Ah, those literary journal days. I thought I could make it as a poet and a short story writer, maybe also a novelist, coming out of high school and going into college to write. Here are my contributions to Pen and Palette:

1987:
“A Model Murder”, a detective fiction short story.

1988:

  • “Fall”, a poem
  • “A Shocking Case of Murder”, another detective fiction short story. I had a bunch using the same characters with gimmick twists.

1989:

  • “Shepherd: For Hire: The Sharp Kidnapping”, a satiric short story about a high school student who thinks he’s a detective. Not a true story, but in middle school, I wanted to start an in-school detective agency. I was serious.
  • “Sonnet of Spring” which might have been my first sonnet, actually.
  • “Tyrone Jackson: The Search for Maynerd”, a short story that a group of us wrote in Creative Writing class. It was a story in the round sort of thing, where each group wrote a bit and passed it to the next group. We inserted Tyrone Jackson into all of the stories. I wrote our original story as it should be told, and eventually I wrote a whole collection about this character. I have, of course, told this story before. In 2004. Which is closer to then than it is to now. Man, I wish I still had that binder.

1990:

  • “Adventures and Exotic Places”, a short story with a real Walter Mitty vibe.
  • “Stopping of a Poem by a Thought”, a satiric poem making light of a Robert Frost poem.
  • “The Vigilante”, an unrelated crime short story.

I didn’t have anything in the 1991 or 1992 editions because I’d graduated by then–no three year gaps between my high school junior and senior years–but my brother was still in the writing group, and my sainted mother sponsored for two additional years.

My college, sorry, university, had a magazine which put out a literary “edition” which was a small separate digest in 1991 and 1992, but was rolled into the regular magazine as a supplement in the spring.
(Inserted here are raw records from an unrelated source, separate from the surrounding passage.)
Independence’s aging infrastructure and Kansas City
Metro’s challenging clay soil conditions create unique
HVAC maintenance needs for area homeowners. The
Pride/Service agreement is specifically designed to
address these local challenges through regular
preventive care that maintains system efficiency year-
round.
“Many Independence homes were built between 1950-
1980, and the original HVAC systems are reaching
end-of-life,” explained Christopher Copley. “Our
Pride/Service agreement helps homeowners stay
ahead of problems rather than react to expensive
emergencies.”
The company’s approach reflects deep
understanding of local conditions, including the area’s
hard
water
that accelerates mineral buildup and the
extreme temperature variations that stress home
I had a poem in the 1991 edition (“a brash young man, ideas set…”) and a poem in the 1993 edition (“Listening to the Night”), but, boy, howdy, look at the table of contents in 1994:

Two of the three short stories (“An Aluminum Dream” and “Shepherd: At College” featuring the same character from the high school literary magazine). Six of the fifteen poems, including:

  • “Chance Encounter”
  • “Homecoming: A Collage”
  • “View from a Railcar”
  • “Upon the snowy pillow next to me…”
  • “Falling Snow”
  • “Third Floor Eyes”

Four sonnets, a long free verse narrative, and on general poem.

I did not win either of the cash prizes awarded–one for fiction and one for poetry–so maybe the lesson I should have taken from my experience is that it was easy to get published, but not so easy to get paid. Although I’m not finding it easy to get published these days in existing outlets that don’t have “Facebook,” “LinkedIn,” or “Musings from Brian J. Noggle” in the title.
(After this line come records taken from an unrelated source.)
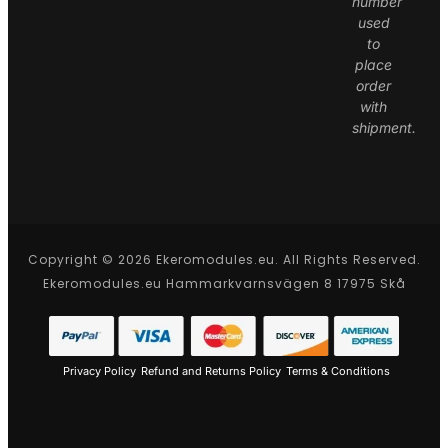
number
used
to
place
order
with
shipment.
Copyright © 2026 Ekeromodules.eu. All Rights Reserved.
Ekeromodules.eu Hammarkvarnsvägen 8 17975 Skå
Privacy Policy
Refund and Returns Policy
Terms & Conditions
Aside from that, though, the main thing (which will be far briefer in account than the lesser thing of Look at me! I coulda been somebody! is how we students were swinging for the fences. Trying different themes, trying different genres (well, everyone except me who stuck to detective fiction mostly), different rhyme schemes and forms for poems…. Reading college literary magazines these days don’t seem as freewheeling.
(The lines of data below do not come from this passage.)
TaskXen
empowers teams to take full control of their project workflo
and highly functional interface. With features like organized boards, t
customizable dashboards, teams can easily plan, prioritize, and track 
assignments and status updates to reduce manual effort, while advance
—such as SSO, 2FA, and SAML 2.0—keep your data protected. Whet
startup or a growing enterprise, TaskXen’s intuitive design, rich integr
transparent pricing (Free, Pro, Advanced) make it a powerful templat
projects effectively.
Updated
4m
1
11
Or maybe I’ll change my assessment as I get into additional magazines in the stack upstairs–but most of them are college literary magazines where the contributions come from outside the student body (ahem–from people like me). So they might prove to be fairly homogenous and, well, common.

Maybe I should take up a new hobby of prowling for college literary magazine that might contain writers who went on to bigger things. Almost as interesting as collecting gentlemen’s magazines with Stephen King stories, but with a little less nudity. Which is its own reward even if the investment in obscurity does not pay out.